Vaduvoor Bird Sanctuary is a 128.10-hectare area located in Vaduvoor lake, Mannargudi Taluk, Thiruvarur District, Tamil Nadu, India. The sanctuary is about 25 kilometers from Thanjavur and 14 kilometers from Mannargudi on the Thanjavur-Kodiakkarai State Highway 63. It was created in 1999.
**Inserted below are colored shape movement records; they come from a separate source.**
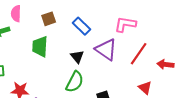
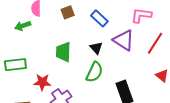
green trapezoid: (40, 46) -> (63, 52), moved

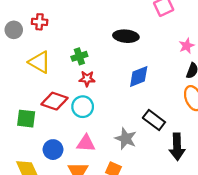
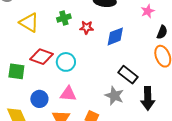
pink star: (187, 46) -> (148, 11), moved
red star: (87, 79) -> (87, 27), moved
gray star: (126, 139) -> (114, 96), moved

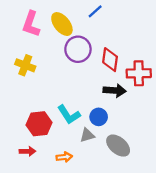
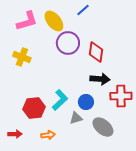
pink L-shape: (31, 24) -> (27, 21), turned -125
red cross: (139, 73) -> (121, 96), moved
cyan L-shape: (69, 115) -> (60, 100), turned -100
red arrow: (28, 151) -> (15, 134), moved
orange arrow: (64, 157) -> (48, 135), moved

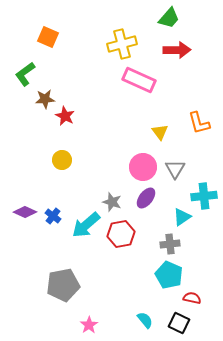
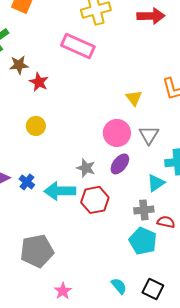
pink rectangle: (139, 80) -> (78, 46), moved
cyan arrow: (86, 225) -> (60, 191), turned 40
red semicircle: (192, 298) -> (166, 222), moved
The irrigation tank receives water from November to April every year which attracts numerous foreign birds from Europe and America. The sanctuary attracts more than 40 species of water birds like the white ibis, painted stork, grey pelican, pintail, cormorant, teal, heron, spoonbills, darter, coot, open bill stork, and pheasant–tailed jacana. The sanctuary is a favorite spot for migratory birds, and during the months of November and December more than 20,000 winged visitors reach this area. The sanctuary has basic facilities for tourists to stay overnight and enjoy watching the birds from the two watch towers.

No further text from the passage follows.